- Opening Delimiter -

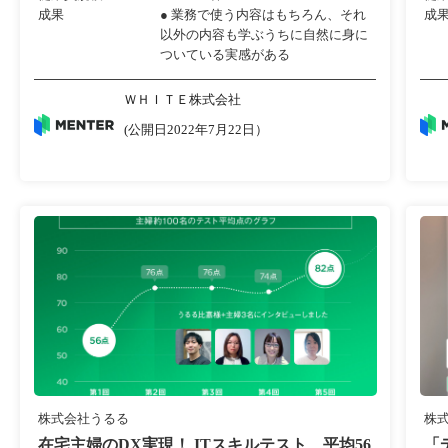
成果
● 業務で使う内容はもちろん、それ
成
以外の内容も学ぶうちに自然に身に
ついている実感がある
ＷＨＩＴＥ株式会社
(公開日2022年7月22日）
株式会社うるる
株
在宅主婦のDX実現！ ITスキルテスト、平均56
「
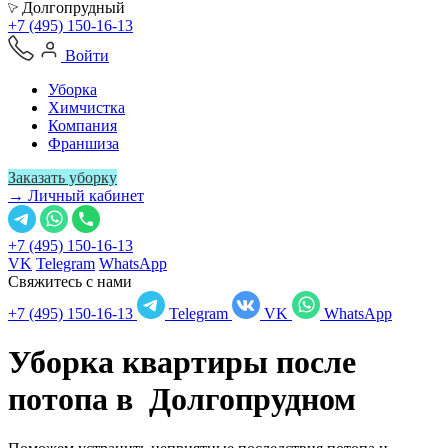
Долгопрудный
+7 (495) 150-16-13
Войти
Уборка
Химчистка
Компания
Франшиза
Заказать уборку
→ Личный кабинет
+7 (495) 150-16-13
VK
Telegram
WhatsApp
Свяжитесь с нами
+7 (495) 150-16-13
Telegram
VK
WhatsApp
Уборка квартиры после
потопа в
Долгопрудном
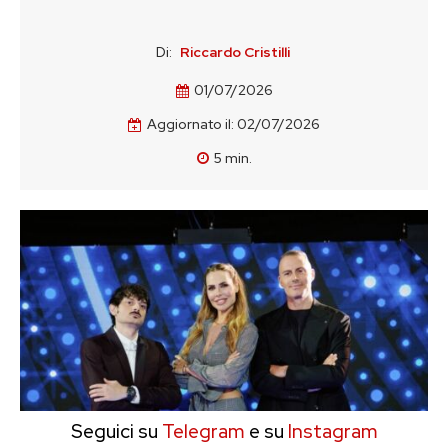
Di:
Riccardo Cristilli
01/07/2026
Aggiornato il:
02/07/2026
5
min.
Seguici su
Telegram
e su
Instagram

- Closing Delimiter -

THE TASK
Please retype the records above exactly, excluding every picture.

SOLUTION FOR THIS PROBLEM
成果
● 業務で使う内容はもちろん、それ
成
以外の内容も学ぶうちに自然に身に
ついている実感がある
ＷＨＩＴＥ株式会社
(公開日2022年7月22日）
株式会社うるる
株
在宅主婦のDX実現！ ITスキルテスト、平均56
「
Долгопрудный
+7 (495) 150-16-13
Войти
Уборка
Химчистка
Компания
Франшиза
Заказать уборку
→ Личный кабинет
+7 (495) 150-16-13
VK
Telegram
WhatsApp
Свяжитесь с нами
+7 (495) 150-16-13
Telegram
VK
WhatsApp
Уборка квартиры после
потопа в
Долгопрудном
Di:
Riccardo Cristilli
01/07/2026
Aggiornato il:
02/07/2026
5
min.
Seguici su
Telegram
e su
Instagram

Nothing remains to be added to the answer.